Sehr geehrte Stadtratsmitglieder von Grün-Rot!

mit Entsetzen müssen wir feststellen, dass 5 Jahre nach Beschluss des Radentscheids noch immer keine Finanzierung für die Radentscheid-Maßnahmen im Haushalt bzw. Mehrjahresinvestitionsprogramm (MIP) hinterlegt ist und anscheinend auch weiterhin nicht die Absicht besteht, hierfür angemessene Beträge in das MIP einzustellen. Und das trotz (oder wegen?) städtischer Rekord-Investitionen in Mobilität von über 3 Milliarden Euro in den nächsten Jahren. Auch wenn die städtische Haushaltslage im Gesamten sicherlich herausfordernd ist, so lässt sich dieses eklatante Missverhältnis damit nicht erklären. Denn glücklicherweise sind die städtischen Einnahmen mit 8,8 Milliarden Euro ja vergleichbar mit den letzten Jahren. Es ist also eine Frage der Prioritätensetzung.

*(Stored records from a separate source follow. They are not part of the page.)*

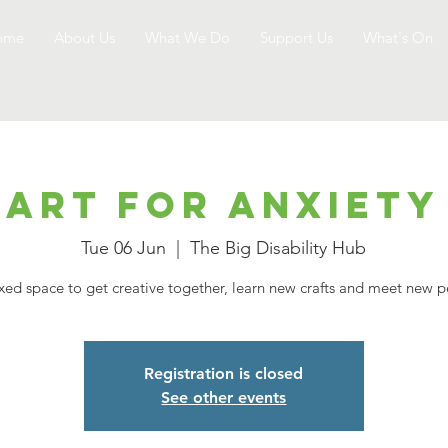
ome
About Us
What We Do
Support Us
What's On
Art for Anxiety
Tue 06 Jun
  |  
The Big Disability Hub
xed space to get creative together, learn new crafts and meet new 
Registration is closed
See other events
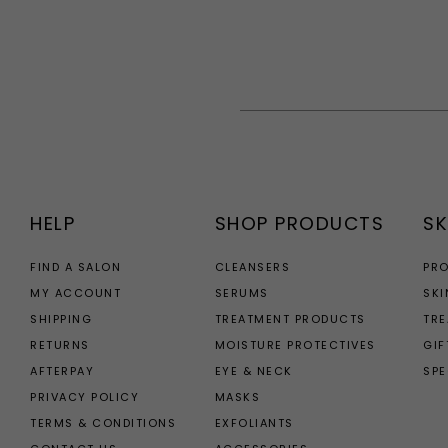
HELP
SHOP PRODUCTS
SK
FIND A SALON
CLEANSERS
PR
MY ACCOUNT
SERUMS
SKI
SHIPPING
TREATMENT PRODUCTS
TR
RETURNS
MOISTURE PROTECTIVES
GIF
AFTERPAY
EYE & NECK
SPE
PRIVACY POLICY
MASKS
TERMS & CONDITIONS
EXFOLIANTS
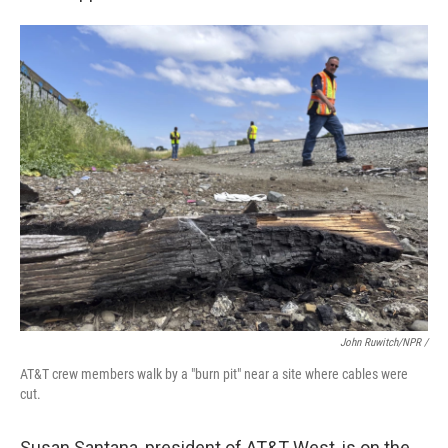
John Ruwitch/NPR /
AT&T crew members walk by a "burn pit" near a site where cables were
cut.
Susan Santana, president of AT&T West, is on the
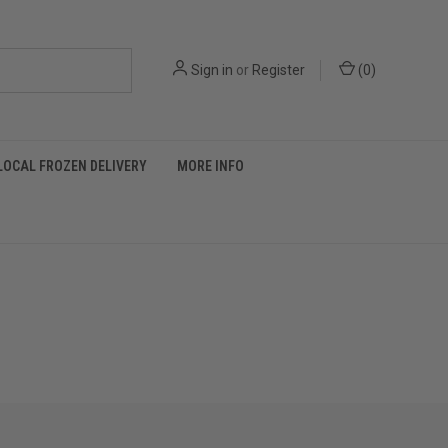
Sign in
or
Register
(
0
)
LOCAL FROZEN DELIVERY
MORE INFO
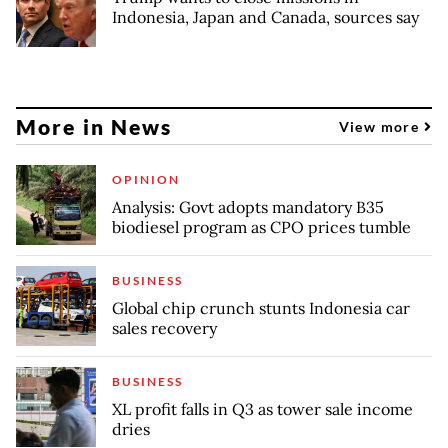
Indonesia, Japan and Canada, sources say
More in News
View more
OPINION
Analysis: Govt adopts mandatory B35
biodiesel program as CPO prices tumble
BUSINESS
Global chip crunch stunts Indonesia car
sales recovery
BUSINESS
XL profit falls in Q3 as tower sale income
dries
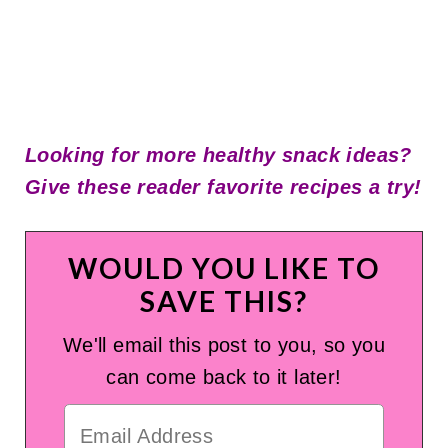
Looking for more healthy snack ideas?
Give these
reader
favorite recipes a try!
WOULD YOU LIKE TO
SAVE THIS?
We'll email this post to you, so you
can come back to it later!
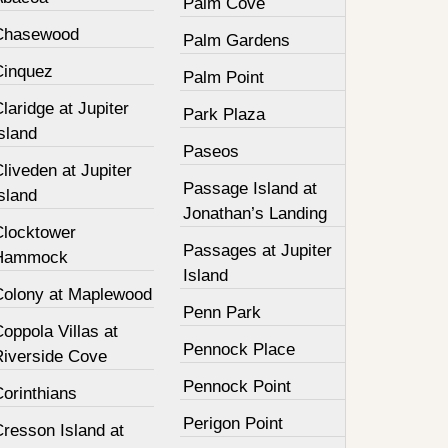
Palm Cove
Chasewood
Palm Gardens
Cinquez
Palm Point
laridge at Jupiter
Park Plaza
sland
Paseos
liveden at Jupiter
Passage Island at
sland
Jonathan’s Landing
Clocktower
Passages at Jupiter
Hammock
Island
Colony at Maplewood
Penn Park
oppola Villas at
Pennock Place
Riverside Cove
Pennock Point
orinthians
Perigon Point
resson Island at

Sicherlich stehen – bereits auf Initiative der Vorgängerregierung1 – mit der Nahmobilitätspauschale jährlich 25 Millionen Euro für Verbesserungen für den Fuß- und Radverkehr zur Verfügung. Allerdings können davon effektiv nur ca. 10 Millionen Euro jährlich für Radentscheid-Projekte eingesetzt werden, weil die restlichen Mittel anderweitig gebunden sind. Diese Gelder sind darüber hinaus bereits mit wenigen Radentscheid- Projekten bis 2029 verplant. Darüber hinaus ist die Nahmobilitätspauschale in erster Linie für kleinteilige Verbesserungen gedacht, die auf dem Verwaltungsweg erledigt werden können und für die dann kein Geld mehr zur Verfügung stehen würde. 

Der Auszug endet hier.